Ingo kalecinski, senior designer in dpa‘s london studio, together with a collective of other designers with a passion for light set up GNI projects, a team committed to creating innovative and experimental installations with light.

As part of the UNESCO International Year of Light, GNI and nine other high profile international artists were invited by Light Collective to create a piece for ‘Lumieres: The Play of Brilliants’, which is currently being held at the Elephant Paname Gallery in Paris.

Conceived to respond to the historic surroundings, GNI created their piece ‘Implied Candelabra’, which explores and challenges the nature and conventions of the traditional chandelier. Using laser technologies and the principles of reflection and refraction to create a graphical 3-dimensional chandelier, it invites the viewer to explore its meaning through its changing perspectives.

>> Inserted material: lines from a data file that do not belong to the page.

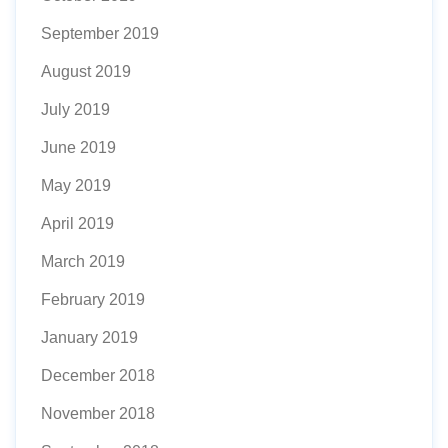
September 2019
August 2019
July 2019
June 2019
May 2019
April 2019
March 2019
February 2019
January 2019
December 2018
November 2018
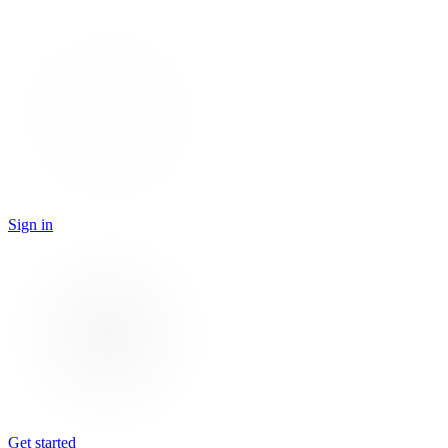
Sign in
Get started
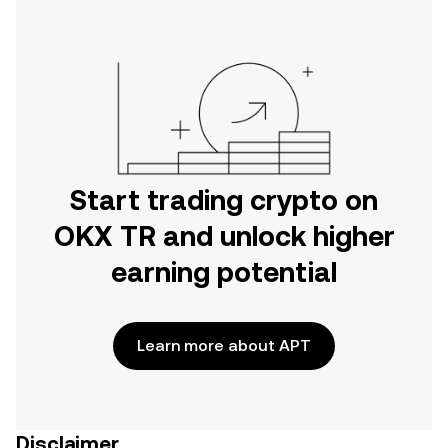
Start trading crypto on
OKX TR and unlock higher
earning potential
Learn more about APT
Disclaimer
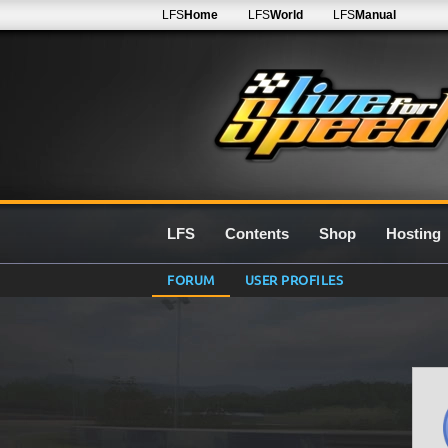
LFS
Home
LFS
World
LFS
Manual
LFS
Contents
Shop
Hosting
FORUM
USER PROFILES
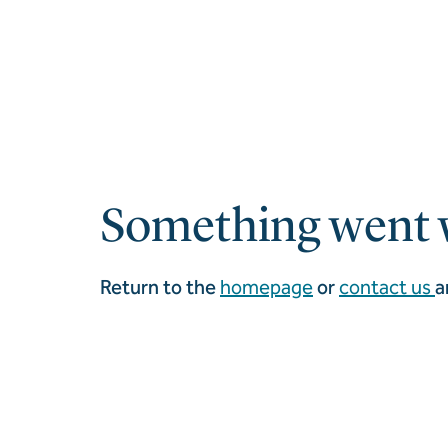
Something went 
Return to the
homepage
or
contact us
a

A total of 40 red laser modules and 80 mirrors are mounted via specially designed gimbal brackets to a minimalistic space frame core structure, which measures approximately 1300mm in height and has a diameter of approximately 900mm. The entire structure is suspended from an original ceiling mounting detail as it would have been used for a chandelier in the past and hovers just above head height at approximately 2300mm.

The exhibition closes on the 31st of May and if you find yourself in Paris before then, it’s worth a visit to explore this incredible mix of works of light within the beautiful setting of the gallery Elephant Paname.